I finally was lucky enough to find a few extra minutes between classes, homework, problem sets, eating junk food, studying and, occasionally, sleeping. So I thought I would give you an updated report on what is going on here at MIT.

The most interesting part of MIT is its students: I cannot remember another occasion when I was confronted with a selection of people as strange and fascinating. All of them (or just about all) take their academics very seriously. It is no surprise to meet half your dorm in the kitchen at 4 am, having the traditional late midnight snack.

They certainly study hard, but they play hard as well. They are the only people I know who would wake up a whole dorm floor after they have finished studying for the night (which usually does not happen before their late midnight snack). Why?

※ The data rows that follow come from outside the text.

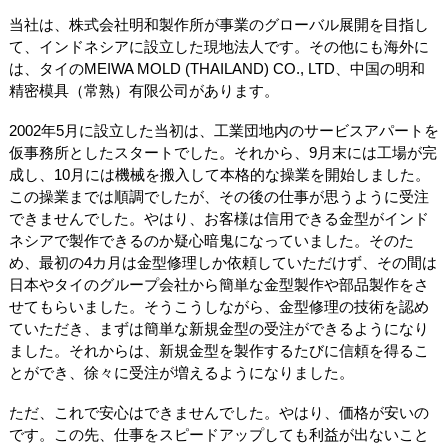
当社は、株式会社明和製作所が事業のグローバル展開を目指し
て、インドネシアに設立した現地法人です。その他にも海外に
は、タイのMEIWA MOLD (THAILAND) CO., LTD、中国の明和
精密模具（常熟）有限公司があります。
2002年5月に設立した当初は、工業団地内のサービスアパートを
仮事務所としたスタートでした。それから、9月末には工場が完
成し、10月には機械を搬入して本格的な操業を開始しました。
この操業までは順調でしたが、その後の仕事が思うように受注
できませんでした。やはり、お客様は信用できる金型がインド
ネシアで製作できるのか疑心暗鬼になっていました。そのた
め、最初の4カ月は金型修理しか依頼していただけず、その間は
日本やタイのグループ会社から簡単な金型製作や部品製作をさ
せてもらいました。そうこうしながら、金型修理の技術を認め
ていただき、まずは簡単な新規金型の受注ができるようになり
ました。それからは、新規金型を製作するたびに信頼を得るこ
とができ、徐々に受注が増えるようになりました。
ただ、これで安心はできませんでした。やはり、価格が安いの
です。この先、仕事をスピードアップしても利益が出ないこと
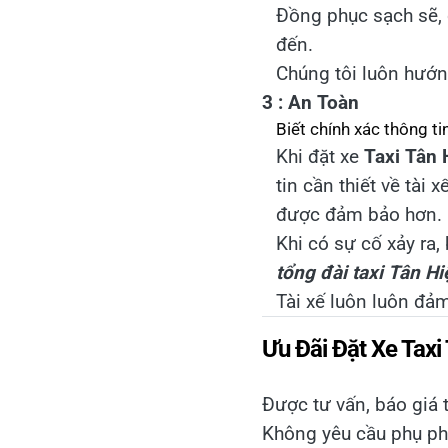
Đồng phục sạch sẽ, 
đến.
Chúng tôi luôn hướng
3 : An Toàn
Biết chính xác thông ti
Khi đặt xe
Taxi Tân
tin cần thiết về tài
được đảm bảo hơn.
Khi có sự cố xảy ra, 
tổng đài taxi Tân Hi
Tài xế luôn luôn đảm
Ưu Đãi Đặt Xe Taxi
Được tư vấn, báo giá 
Không yêu cầu phụ ph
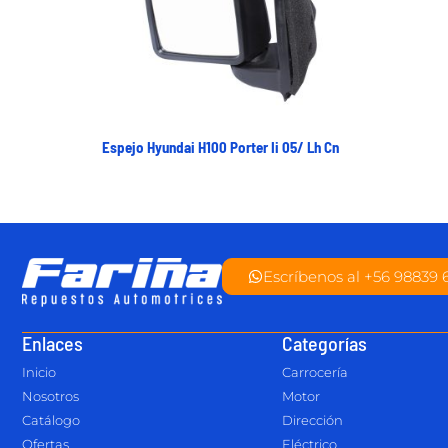
Espejo Hyundai H100 Porter Ii 05/ Lh Cn
Escríbenos al +56 98839 
Enlaces
Categorías
Inicio
Carrocería
Nosotros
Motor
Catálogo
Dirección
Ofertas
Eléctrico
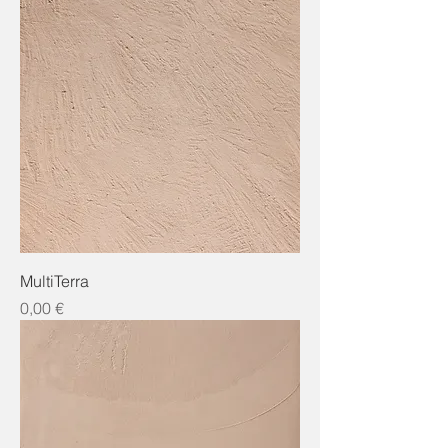
MultiTerra
Preis
0,00 €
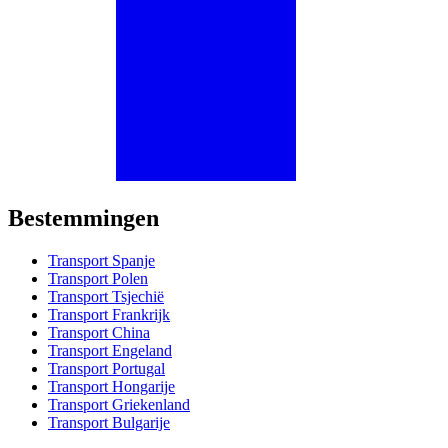
Bestemmingen
Transport Spanje
Transport Polen
Transport Tsjechië
Transport Frankrijk
Transport China
Transport Engeland
Transport Portugal
Transport Hongarije
Transport Griekenland
Transport Bulgarije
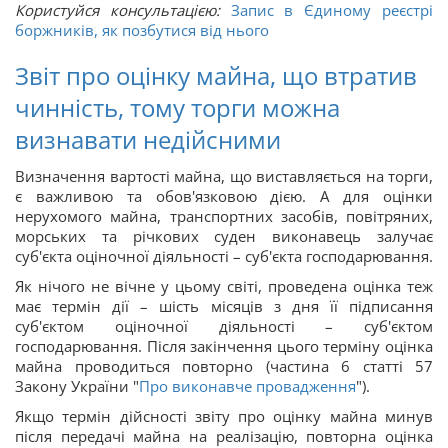
Користуйся консультацією:
Запис в Єдиному реєстрі
боржників, як позбутися від нього
Звіт про оцінку майна, що втратив
чинність, тому торги можна
визнавати недійсними
Визначення вартості майна, що виставляється на торги,
є важливою та обов'язковою дією. А для оцінки
нерухомого майна, транспортних засобів, повітряних,
морських та річкових суден виконавець залучає
суб'єкта оціночної діяльності – суб'єкта господарювання.
Як нічого не вічне у цьому світі, проведена оцінка теж
має термін дії – шість місяців з дня її підписання
суб'єктом оціночної діяльності – суб'єктом
господарювання. Після закінчення цього терміну оцінка
майна проводиться повторно (частина 6 статті 57
Закону України "
Про виконавче провадження
").
Якщо термін дійсності звіту про оцінку майна минув
після передачі майна на реалізацію, повторна оцінка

Just because a bunch of them feel like having an ice-cream party!

That may sound like fun, but I somehow object to people lecturing on the importance of ice-cream for a well-balanced diet at 4 am. But I am sure that this sort of thing happens only at the beginning of the semester. Later on even they will have to fight to get their MIT standard amount of three hours of sleep a night.

All of them are obviously brilliant; they seem even more brilliant than I ever was or ever will be. Most of them speak several languages fluently: not German, Latin and Greek as I do, but Pascal, Fortran, and Scheme.

They do not care whether you speak German because it is not important for MIT; they do not care how many computer languages you speak because a real MIT student is expected to have this sort of knowledge; but they do care if you do not know any computer language at all. That is why I, will have a tough time (at least until I can communicate in "MIT-ese.").

Mom, please do not get a wrong idea about the MIT community: people here are weird. But they are about the friendliest nerds I have met so far. There are not too many places where you can stop and start a conversation with a complete stranger. But it would not be advisable to do so if the person has a knife or other weapon in his hand, or if the time is anywhere between five of and ten after the hour, as students rush to and from classes.

Maybe it is because most students consider MIT their second home, and are willing to put some effort into making it a nice place to spend the next three or four years; or maybe they are just too special to simply tell you to get lost.

Anyway, my Chipmunk is waiting. I have not even started working on my problem set. I still have not figured out how to use the computer. Boston is nice and cold, the girls are nice and cold, and I need some new sweaters.